ICE cotton futures were little changed in thin trading on Wednesday ahead of weekly US export sales data on Thursday amid concerns over dry weather hurting crops in the major cotton-growing state of Texas. After gaining for three straight sessions, the December cotton contract on ICE Futures settled down 0.11 cent, or 0.16 percent, at 68.11 cents per lb. It traded within a range of 67.73 and 68.47 cents a lb.
"At the moment, the market is balanced between good (physical) demand and unknown weather," said Rogers Varner, president of Varner Brokerage in Cleveland, Mississippi. "The volume was light today. Lot of people are on vacation and they are just not trading cotton. It's called the summer doldrums and I think the cotton is in that period."
Cotton prices rose for the previous three sessions on concerns over dry weather causing damage to cotton crops in West Texas, the major cotton-growing region in the United States. Total futures market volume fell by 9,001 to 11,140 lots. Data showed total open interest fell 36 to 216,102 contracts in the previous session.
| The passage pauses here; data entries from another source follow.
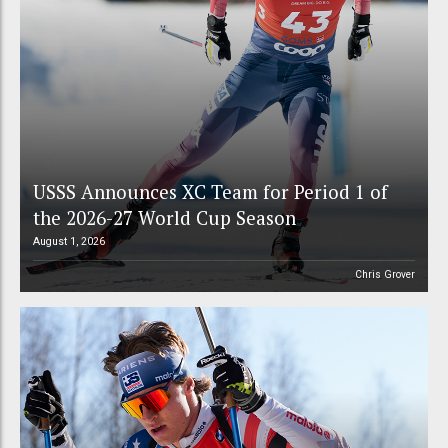
USSS Announces XC Team for Period 1 of
the 2026-27 World Cup Season
August 1, 2026
Chris Grover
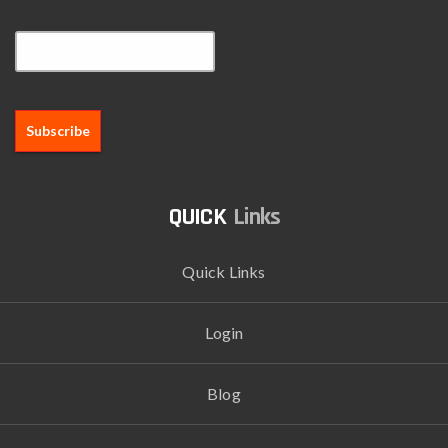
Email*
Links
Quick Links
Login
Blog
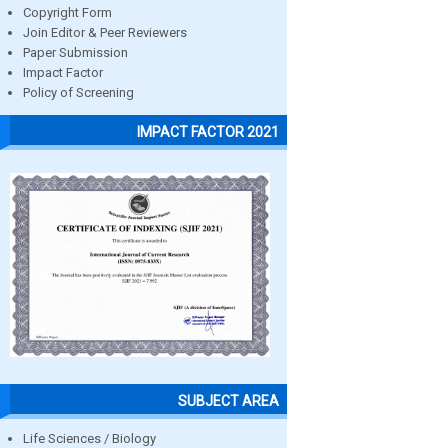
Copyright Form
Join Editor & Peer Reviewers
Paper Submission
Impact Factor
Policy of Screening
IMPACT FACTOR 2021
SUBJECT AREA
Life Sciences / Biology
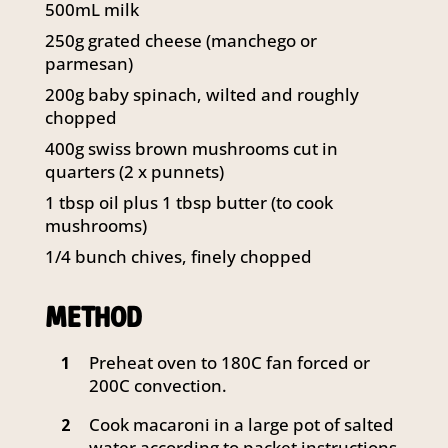
500mL milk
250g grated cheese (manchego or
parmesan)
200g baby spinach, wilted and roughly
chopped
400g swiss brown mushrooms cut in
quarters (2 x punnets)
1 tbsp oil plus 1 tbsp butter (to cook
mushrooms)
1/4 bunch chives, finely chopped
METHOD
Preheat oven to 180C fan forced or
1
200C convection.
Cook macaroni in a large pot of salted
2
water according to packet instructions.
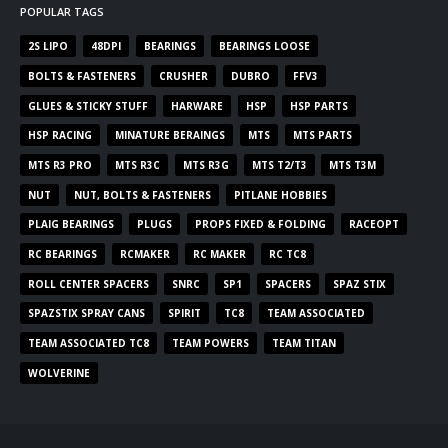
POPULAR TAGS
2S LIPO
48DPI
BEARINGS
BEARINGS LOOSE
BOLTS & FASTENERS
CRUSHER
DUBRO
FFV3
GLUES & STICKY STUFF
HARWARE
HSP
HSP PARTS
HSP RACING
MINATURE BERAINGS
MTS
MTS PARTS
MTS R3 PRO
MTS R3C
MTS R3G
MTS T2/T3
MTS T3M
NUT
NUT, BOLTS & FASTENERS
PITLANE HOBBIES
PLAIG BEARINGS
PLUGS
PROPS FIXED & FOLDING
RACEOPT
RC BEARINGS
RCMAKER
RC MAKER
RC TC8
ROLL CENTER SPACERS
SNRC
SP1
SPACERS
SPAZ STIX
SPAZSTIX SPRAY CANS
SPIRIT
TC8
TEAM ASSOCIATED
TEAM ASSOCIATED TC8
TEAM POWERS
TEAM TITAN
WOLVERINE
"The market certainly seems to be building a base for prices to try and trade higher in the coming weeks," Ron Lee, general manager at McCleskey Cotton in Bronwood, Georgia, said in a note. "Eventually expect December to challenge the 200-day average at some point ... All eyes are now on the crop that is approaching or has passed the 'halfway point' in its lifespan in the Northern Hemisphere." The US dollar recovered some losses against the euro on Wednesday after touching a more than one-year low in the prior session. The dollar index was up 0.21 percent.